The FCC’s plan for incentive auctions, authorized by Congress in legislation passed last year, have stirred concerns of stations on a myriad of issues, including fears that it will diminish broadcasting to the gain of broadband providers. Facing a spectrum crunch, the first-of-its-kind auctions will see stations voluntary give up their spectrum, and even shut down, in exchange for sharing in the proceeds from the sale to wireless providers.
Stations fear that the plans for the auction are proceeding too quickly, and that many complex issues remain to be resolved. They include the FCC’s plans to move stations that choose to stay in business, as a way to clear spectrum for wireless use on the UHF band.
Genachowski said that even though he is leaving, the FCC staff in place is well qualified to carry out the plans for the auctions. He did not answer Karpowicz’s question on whether a new comment period should be opened on the auction plan, but noted that there will be additional public workshops.
“I expect there to be real continuity,” he said. “I expect there to be very active ongoing public engagement. …It is very important for the country that this goes well.”
The Q&A session was just under 30 minutes, notable because in past appearances Genachowski has been met with a somewhat tepid reaction from the audience, given a host of issues that have put him at odds with the priorities of broadcasters.
But Genachowski said that the incentive auction plan shouldn’t be treated as a “zero sum game between mobile and broadcasting.”
“I strongly believe that this will help strengthen the broadcasting industry,” he said, noting that stations are well positioned to take advantage of mobile TV and other digital initiatives and create multi-platform businesses.

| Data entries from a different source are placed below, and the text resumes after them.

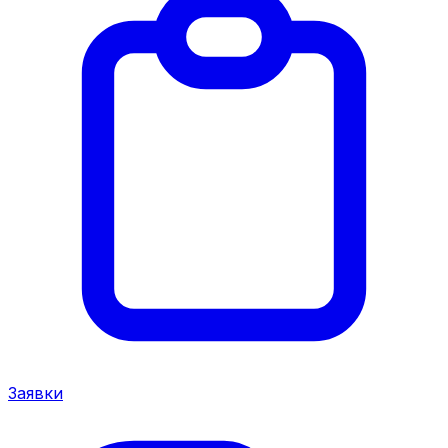
Заявки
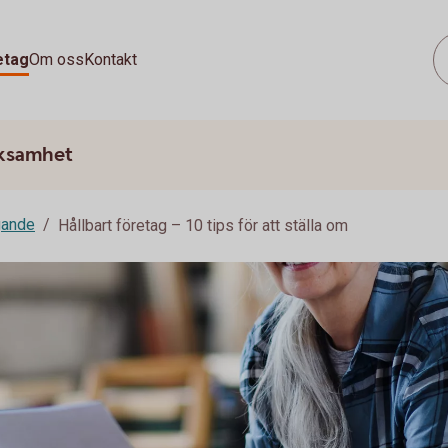
etag
Om oss
Kontakt
rksamhet
gande
Hållbart företag – 10 tips för att ställa om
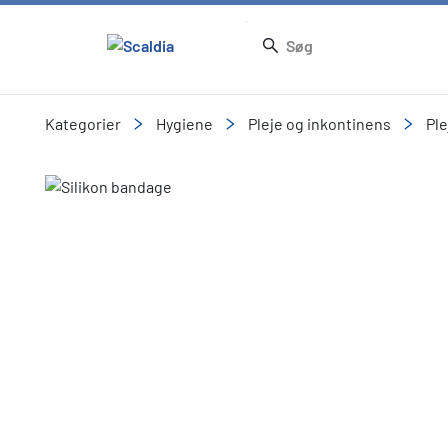
Kategorier
Hygiene
Pleje og inkontinens
Ple
Slide 2 of 2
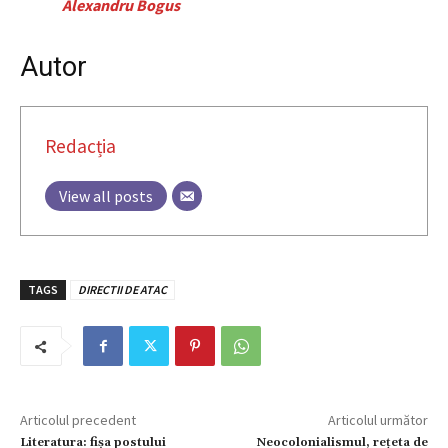
Alexandru Bogus
Autor
Redacția
View all posts
TAGS
DIRECTII DE ATAC
Articolul precedent
Articolul următor
Literatura: fișa postului
Neocolonialismul, reţeta de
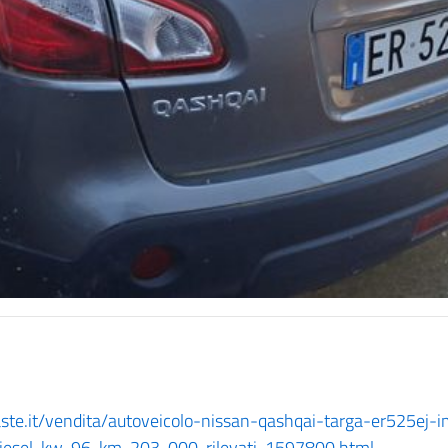
oaste.it/vendita/autoveicolo-nissan-qashqai-targa-er525ej-
iesel-kw-96-km-203-000-rilevati-1597800.html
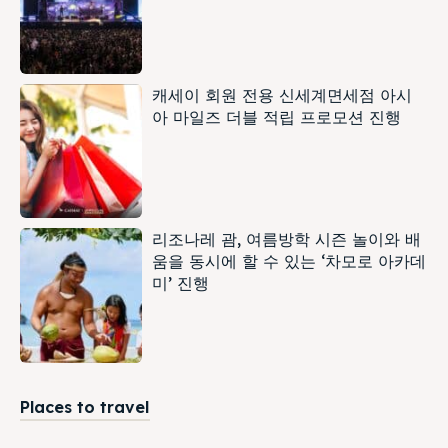
캐세이 회원 전용 신세계면세점 아시
아 마일즈 더블 적립 프로모션 진행
리조나레 괌, 여름방학 시즌 놀이와 배
움을 동시에 할 수 있는 ‘차모로 아카데
미’ 진행
Places to travel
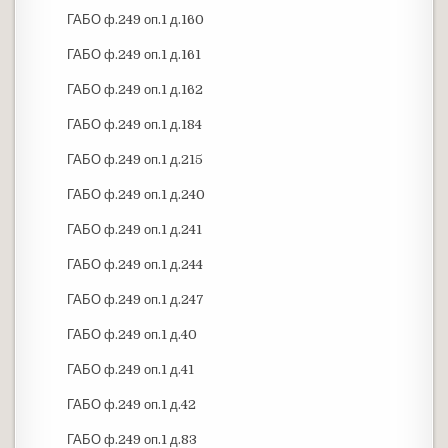
ГАБО ф.249 оп.1 д.160
ГАБО ф.249 оп.1 д.161
ГАБО ф.249 оп.1 д.162
ГАБО ф.249 оп.1 д.184
ГАБО ф.249 оп.1 д.215
ГАБО ф.249 оп.1 д.240
ГАБО ф.249 оп.1 д.241
ГАБО ф.249 оп.1 д.244
ГАБО ф.249 оп.1 д.247
ГАБО ф.249 оп.1 д.40
ГАБО ф.249 оп.1 д.41
ГАБО ф.249 оп.1 д.42
ГАБО ф.249 оп.1 д.83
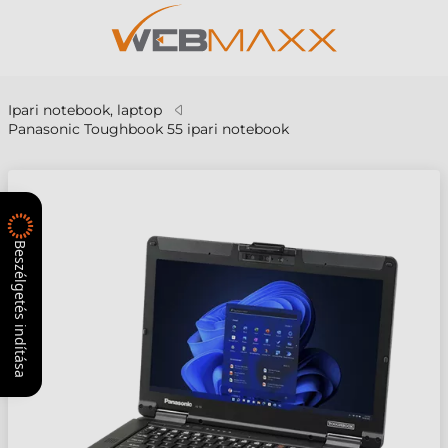
Ipari notebook, laptop
Panasonic Toughbook 55 ipari notebook
Beszélgetés indítása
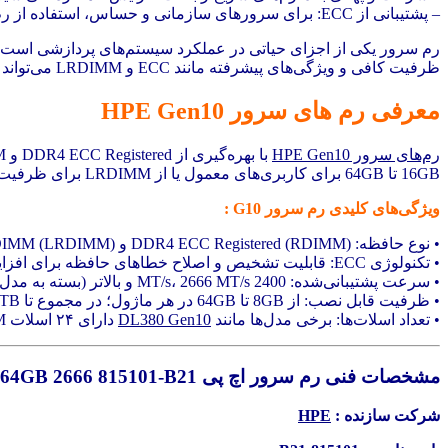
– پشتیبانی از ECC: برای سرورهای سازمانی و حساس، استفاده از رم ECC توصیه می‌شود تا از بروز خطاهای حافظه جلوگیری شود.
رم سرور یکی از اجزای حیاتی در عملکرد سیستم‌های پردازشی است و ان
ظرفیت کافی و ویژگی‌های پیشرفته مانند ECC و LRDIMM می‌تواند به بهبود عملکرد کلی سیستم کمک کند.
معرفی رم های سرور HPE Gen10
رم‌های سرور HPE Gen10
16GB تا 64GB برای کاربری‌های معمول یا از LRDIMM برای ظرفیت‌های چند ترابایتی استفاده کنی
ویژگی‌های کلیدی رم سرور G10 :
• نوع حافظه: DDR4 ECC Registered (RDIMM) و Load-Reduced DIMM (LRDIMM)
• تکنولوژی ECC: قابلیت تشخیص و اصلاح خطاهای حافظه برای افزایش پایداری در محیط‌های کاری حساس
• سرعت پشتیبانی‌شده: 2400 MT/s، 2666 MT/s و بالاتر (بسته به مدل پردازنده و پیکربندی)
• ظرفیت قابل نصب: از 8GB تا 64GB در هر ماژول؛ در مجموع تا 3TB حافظه در برخی مدل‌های
• تعداد اسلات‌ها: برخی مدل‌ها مانند
DL380 Gen10
دارای ۲۴ اسلات DIMM هستند
مشخصات فنی رم سرور اچ پی 64GB 2666 815101-B21
شرکت سازنده :
HPE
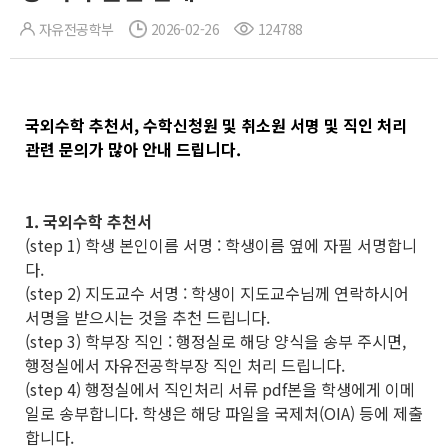
자유전공학부
2026-02-26
124788
국외수학 추천서, 수학신청원 및 취소원 서명 및 직인 처리
관련 문의가 많아 안내 드립니다.
1. 국외수학 추천서
(step 1) 학생 본인이름 서명 : 학생이름 옆에 자필 서명합니
다.
(step 2) 지도교수 서명 : 학생이 지도교수님께 연락하시어
서명을 받으시는 것을 추천 드립니다.
(step 3) 학부장 직인 : 행정실로 해당 양식을 송부 주시면,
행정실에서 자유전공학부장 직인 처리 드립니다.
(step 4) 행정실에서 직인처리 서류 pdf본을 학생에게 이메
일로 송부합니다. 학생은 해당 파일을 국제처(OIA) 등에 제출
합니다.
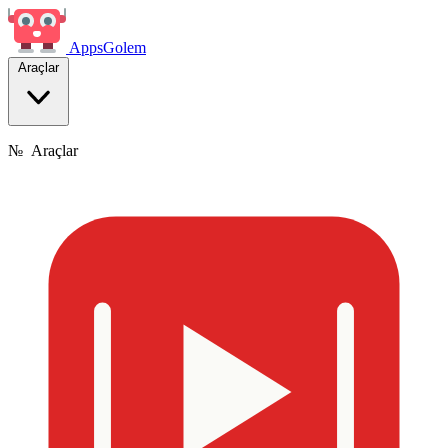
Apps
Golem
Araçlar
№
Araçlar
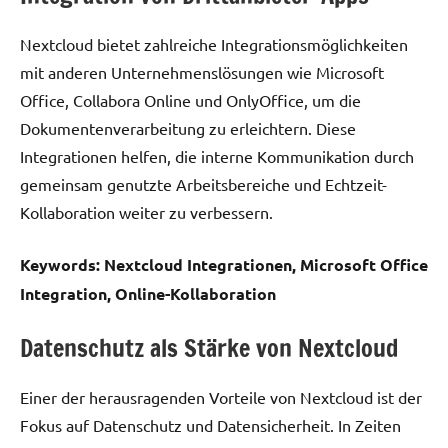
Nextcloud bietet zahlreiche Integrationsmöglichkeiten
mit anderen Unternehmenslösungen wie Microsoft
Office, Collabora Online und OnlyOffice, um die
Dokumentenverarbeitung zu erleichtern. Diese
Integrationen helfen, die interne Kommunikation durch
gemeinsam genutzte Arbeitsbereiche und Echtzeit-
Kollaboration weiter zu verbessern.
Keywords: Nextcloud Integrationen, Microsoft Office
Integration, Online-Kollaboration
Datenschutz als Stärke von Nextcloud
Einer der herausragenden Vorteile von Nextcloud ist der
Fokus auf Datenschutz und Datensicherheit. In Zeiten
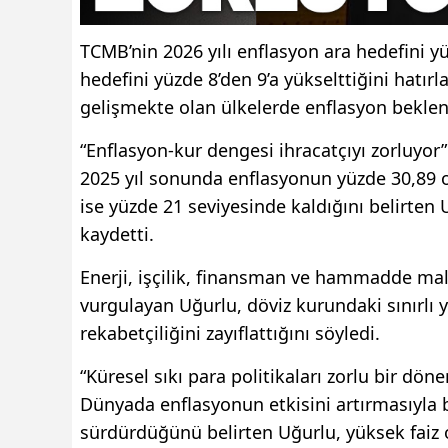
TCMB’nin 2026 yılı enflasyon ara hedefini yü
hedefini yüzde 8’den 9’a yükselttiğini hatı
gelişmekte olan ülkelerde enflasyon beklentil
“Enflasyon-kur dengesi ihracatçıyı zorluyor”
2025 yıl sonunda enflasyonun yüzde 30,89 o
ise yüzde 21 seviyesinde kaldığını belirten
kaydetti.
Enerji, işçilik, finansman ve hammadde mali
vurgulayan Uğurlu, döviz kurundaki sınırlı y
rekabetçiliğini zayıflattığını söyledi.
“Küresel sıkı para politikaları zorlu bir dön
Dünyada enflasyonun etkisini artırmasıyla bi
sürdürdüğünü belirten Uğurlu, yüksek faiz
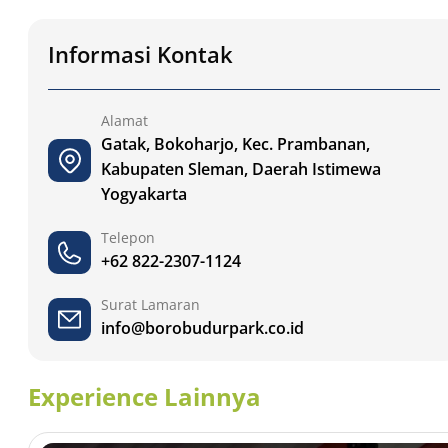
Informasi Kontak
Alamat
Gatak, Bokoharjo, Kec. Prambanan,
Kabupaten Sleman, Daerah Istimewa
Yogyakarta
Telepon
+62 822-2307-1124
Surat Lamaran
info@borobudurpark.co.id
Experience Lainnya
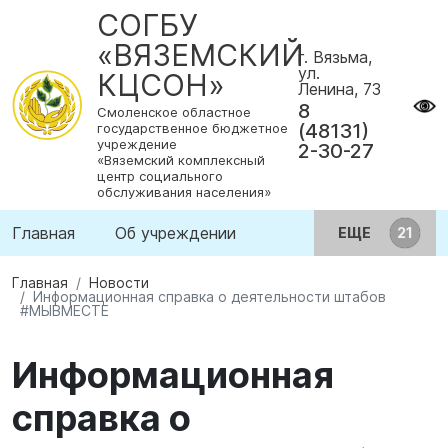
СОГБУ
«ВЯЗЕМСКИЙ
г. Вязьма,
ул.
КЦСОН»
Ленина, 73
8
Смоленское областное
(48131)
государственное бюджетное
учреждение
2-30-27
«Вяземский комплексный
центр социального
обслуживания населения»
Главная
Об учреждении
ЕЩЕ
Главная
Новости
Информационная справка о деятельности штабов
#МЫВМЕСТЕ
Информационная
справка о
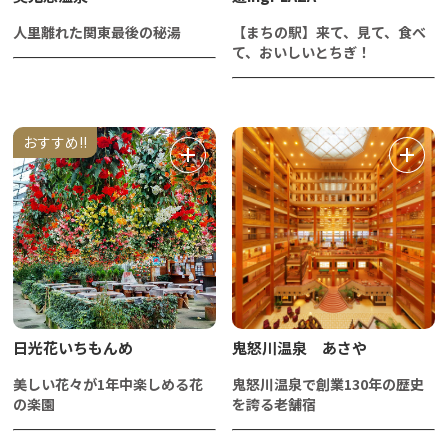
人里離れた関東最後の秘湯
【まちの駅】来て、見て、食べ
て、おいしいとちぎ！
おすすめ!!
日光花いちもんめ
鬼怒川温泉 あさや
美しい花々が1年中楽しめる花
鬼怒川温泉で創業130年の歴史
の楽園
を誇る老舗宿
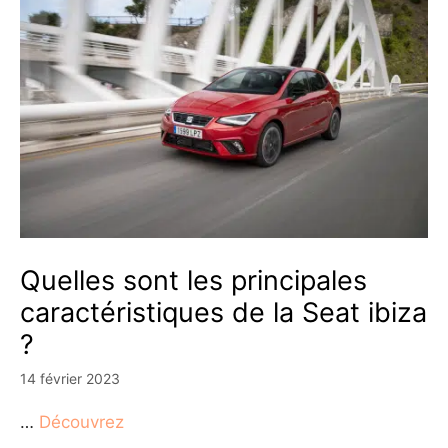
Quelles sont les principales
caractéristiques de la Seat ibiza
?
14 février 2023
…
Découvrez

His successor is likely to grapple with whether to relax the FCC’s ownership rules, including proposals that would enable more media groups to own stations and newspapers in the same market. A rationale is that newspapers need additional support if they are to survive in the digital environment. Genachowski said that a consideration is the “effect the local landscape has on journalism,” and that it was not “something the Commission should ignore.”
Nevertheless, he noted that broadband use is not universal, with 70 percent of the country connected, and a study is currently being conducted on the potential impact of a rule change on ownership among minorities and women.
Genachowski said afterward that there is not a date set yet for his departure, although he had indicated at his announcement last month that it would be a matter of weeks. He had been working in the private sector when Obama, a classmate at Harvard Law School, tapped him for the post, which is the nation’s top communications regulator but also notoriously contentious when it comes to balancing the many different interest groups and trade associations lobbying for their agenda. “Be careful who you go to school with. It turns out they might run for president one day,” Genachowski quipped.